On day 218 - At this point your baby can register information from all five of its senses.
 Every day to a fetus is an important developmental beginning for one process or another. There is no safe drink. I wish women would think about this and I wish the government would take a stand on this by penalizing pregnant drinkers according to their demeanor. Example: A woman who is warned that she is butchering parts of her baby’s growth sequence should be hospitalized and take AVRT from Rational Recovery and her baby, under hopeless circumstances would be ordered into a foster home or childcare services. On the other hand, a woman who seriously wants to quit (after getting caught or outright admitting the need for real help) should be penalized more lightly – example, reporting for drug testing.
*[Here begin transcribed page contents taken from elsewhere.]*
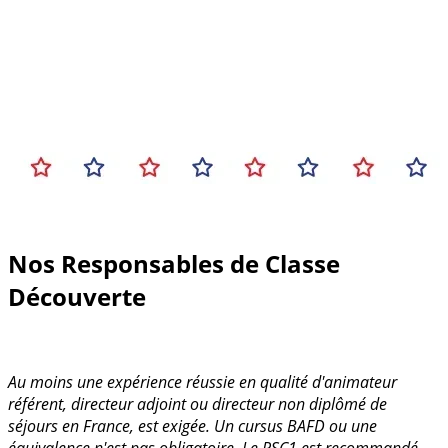
Nos Responsables de Classe
Découverte
Au moins une expérience réussie en qualité d'animateur
référent, directeur adjoint ou directeur non diplômé de
séjours en France, est exigée. Un cursus BAFD ou une
équivalence n'est pas obligatoire. Le PSC1 est recommandé.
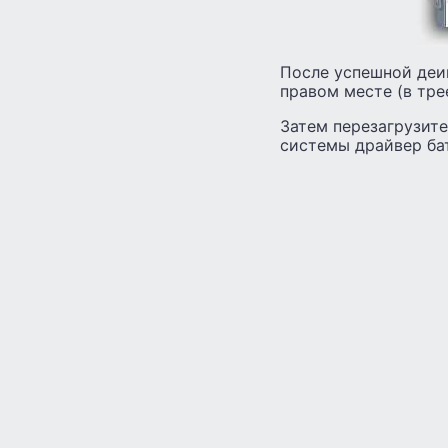
После успешной деи
правом месте (в трее
Затем перезагрузит
системы драйвер ба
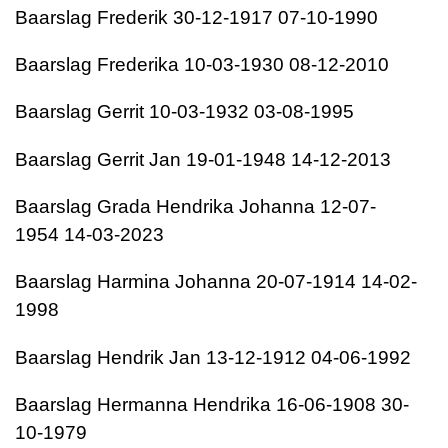
Baarslag
Frederik
30-12-1917
07-10-1990
Baarslag
Frederika
10-03-1930
08-12-2010
Baarslag
Gerrit
10-03-1932
03-08-1995
Baarslag
Gerrit Jan
19-01-1948
14-12-2013
Baarslag
Grada Hendrika Johanna
12-07-
1954
14-03-2023
Baarslag
Harmina Johanna
20-07-1914
14-02-
1998
Baarslag
Hendrik Jan
13-12-1912
04-06-1992
Baarslag
Hermanna Hendrika
16-06-1908
30-
10-1979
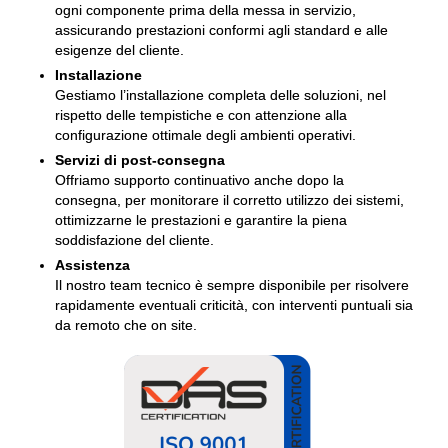
ogni componente prima della messa in servizio,
assicurando prestazioni conformi agli standard e alle
esigenze del cliente.
Installazione
Gestiamo l’installazione completa delle soluzioni, nel
rispetto delle tempistiche e con attenzione alla
configurazione ottimale degli ambienti operativi.
Servizi di post-consegna
Offriamo supporto continuativo anche dopo la
consegna, per monitorare il corretto utilizzo dei sistemi,
ottimizzarne le prestazioni e garantire la piena
soddisfazione del cliente.
Assistenza
Il nostro team tecnico è sempre disponibile per risolvere
rapidamente eventuali criticità, con interventi puntuali sia
da remoto che on site.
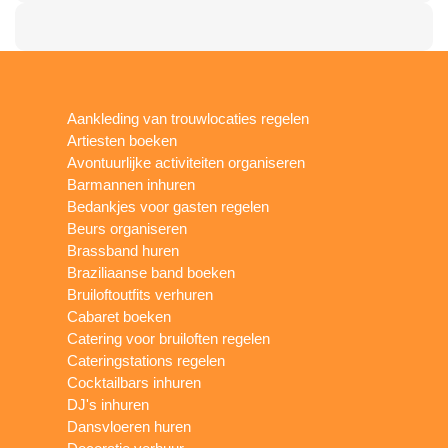
Aankleding van trouwlocaties regelen
Artiesten boeken
Avontuurlijke activiteiten organiseren
Barmannen inhuren
Bedankjes voor gasten regelen
Beurs organiseren
Brassband huren
Braziliaanse band boeken
Bruiloftoutfits verhuren
Cabaret boeken
Catering voor bruiloften regelen
Cateringstations regelen
Cocktailbars inhuren
DJ's inhuren
Dansvloeren huren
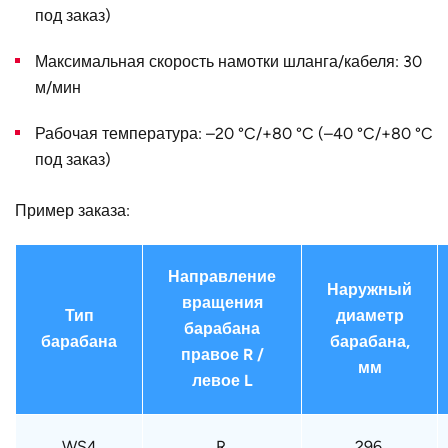
диаметр D, мм
под заказ)
Страна
Германия
Максимальная скорость намотки шланга/кабеля: 30
м/мин
Рабочая температура: –20 °C/+80 °C (–40 °C/+80 °C
под заказ)
Пример заказа:
Направление
Наружный
вращения
Тип
диаметр
барабана
барабана
барабана,
правое R /
мм
левое L
WS4
R.
296.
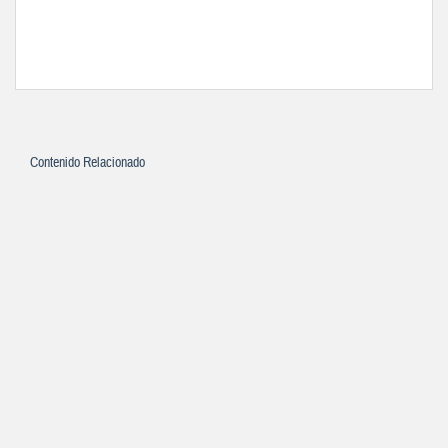
Contenido Relacionado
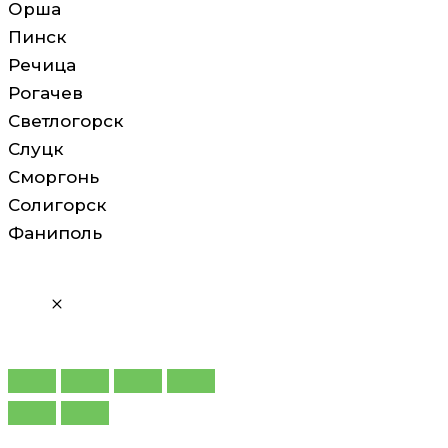
Орша
Пинск
Речица
Рогачев
Светлогорск
Слуцк
Сморгонь
Солигорск
Фаниполь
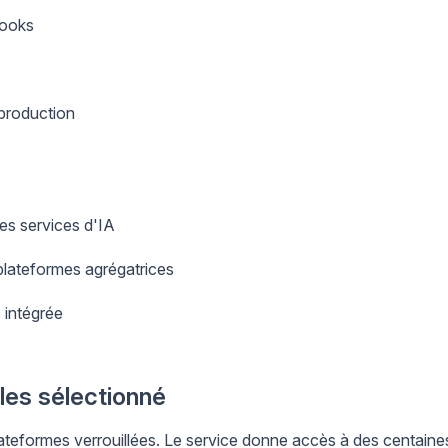
hooks
 production
es services d'IA
plateformes agrégatrices
 intégrée
les sélectionné
ateformes verrouillées. Le service donne accès à des centaine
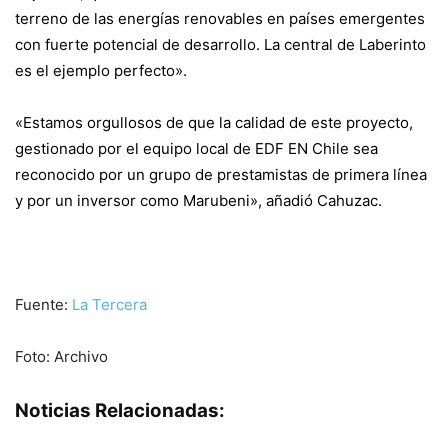
terreno de las energías renovables en países emergentes
con fuerte potencial de desarrollo. La central de Laberinto
es el ejemplo perfecto».
«Estamos orgullosos de que la calidad de este proyecto,
gestionado por el equipo local de EDF EN Chile sea
reconocido por un grupo de prestamistas de primera línea
y por un inversor como Marubeni», añadió Cahuzac.
Fuente:
La Tercera
Foto: Archivo
Noticias Relacionadas:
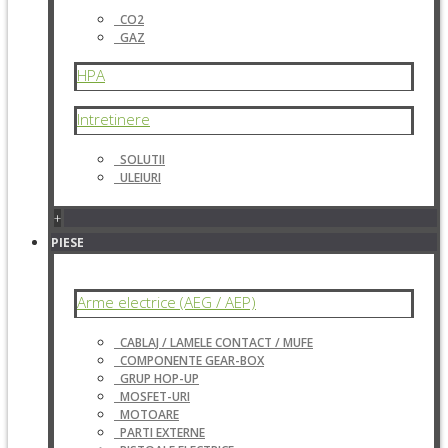
CO2
GAZ
HPA
Intretinere
SOLUTII
ULEIURI
+
PIESE
Arme electrice (AEG / AEP)
CABLAJ / LAMELE CONTACT / MUFE
COMPONENTE GEAR-BOX
GRUP HOP-UP
MOSFET-URI
MOTOARE
PARTI EXTERNE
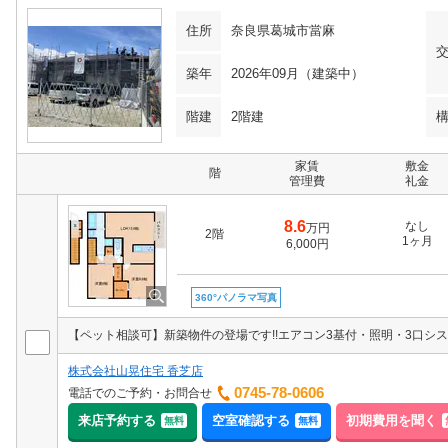
住所
奈良県葛城市當麻
築年
2026年09月（建築中）
階建
2階建
家賃
敷金
階
管理費
礼金
8.6
なし
万円
2階
1ヶ月
6,000円
360°パノラマ写真
株式会社山晃住宅 香芝店
0745-78-0606
電話でのご予約・お問合せ
来店予約する
空室確認する
初期費用を聞く
無料
無料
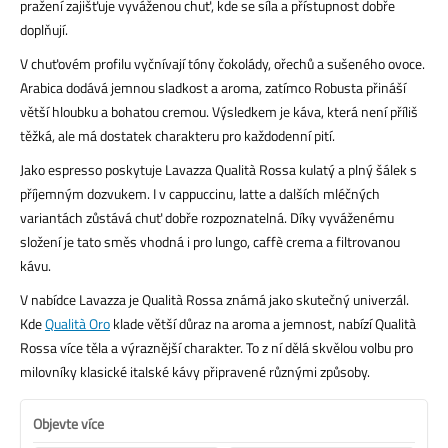
pražení zajišťuje vyváženou chuť, kde se síla a přístupnost dobře
doplňují.
V chuťovém profilu vyčnívají tóny čokolády, ořechů a sušeného ovoce.
Arabica dodává jemnou sladkost a aroma, zatímco Robusta přináší
větší hloubku a bohatou cremou. Výsledkem je káva, která není příliš
těžká, ale má dostatek charakteru pro každodenní pití.
Jako espresso poskytuje Lavazza Qualità Rossa kulatý a plný šálek s
příjemným dozvukem. I v cappuccinu, latte a dalších mléčných
variantách zůstává chuť dobře rozpoznatelná. Díky vyváženému
složení je tato směs vhodná i pro lungo, caffè crema a filtrovanou
kávu.
V nabídce Lavazza je Qualità Rossa známá jako skutečný univerzál.
Kde
Qualità Oro
klade větší důraz na aroma a jemnost, nabízí Qualità
Rossa více těla a výraznější charakter. To z ní dělá skvělou volbu pro
milovníky klasické italské kávy připravené různými způsoby.
Objevte více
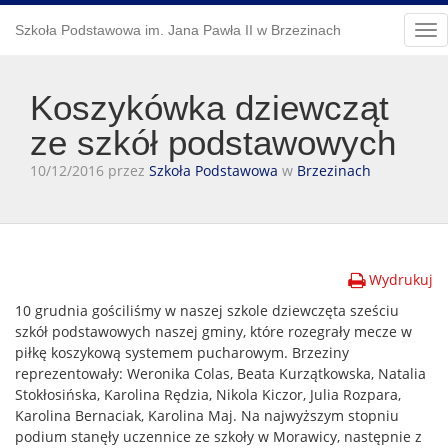
Szkoła Podstawowa im. Jana Pawła II w Brzezinach
Tog
nav
Koszykówka dziewcząt
ze szkół podstawowych
10/12/2016 przez
Szkoła Podstawowa
w
Brzezinach
Wydrukuj
10 grudnia gościliśmy w naszej szkole dziewczęta sześciu
szkół podstawowych naszej gminy, które rozegrały mecze w
piłkę koszykową systemem pucharowym. Brzeziny
reprezentowały: Weronika Colas, Beata Kurzątkowska, Natalia
Stokłosińska, Karolina Rędzia, Nikola Kiczor, Julia Rozpara,
Karolina Bernaciak, Karolina Maj. Na najwyższym stopniu
podium stanęły uczennice ze szkoły w Morawicy, następnie z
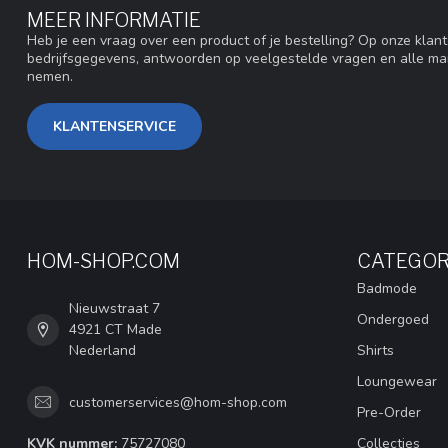
MEER INFORMATIE
Heb je een vraag over een product of je bestelling? Op onze klan
bedrijfsgegevens, antwoorden op veelgestelde vragen en alle ma
nemen.
KLANTENSERVICE
HOM-SHOP.COM
CATEGOR
Badmode
Nieuwstraat 7
Ondergoed
4921 CT Made
Nederland
Shirts
Loungewear
customerservices@hom-shop.com
Pre-Order
KVK nummer:
75727080
Collecties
It’s been proven that more programs are not working. FASD incidences are only rising. Only in aftercare do we see progress. Nothing before that. I have a safe pregnancy vision I would gladly share with the government should they decide to help me help pregnant moms.

It is time for the government to step in. They have all the evidence they need for the protection of the fetus (once they accept the fetus as a human instead of a thing). When the fetus says, "Speak for me," we really should do just that honorable MLA's of our great, supposed-to-be-safe country. Now let's listen to the fetus. Come up with a strict, fair plan that may possibly hospitalize the helpless moms and that would also show respect for the honest drinking mother by simple mandatory drug testing. None of my requests are out of the bounds of reality. The Safe Pregnancy Vision is in my book.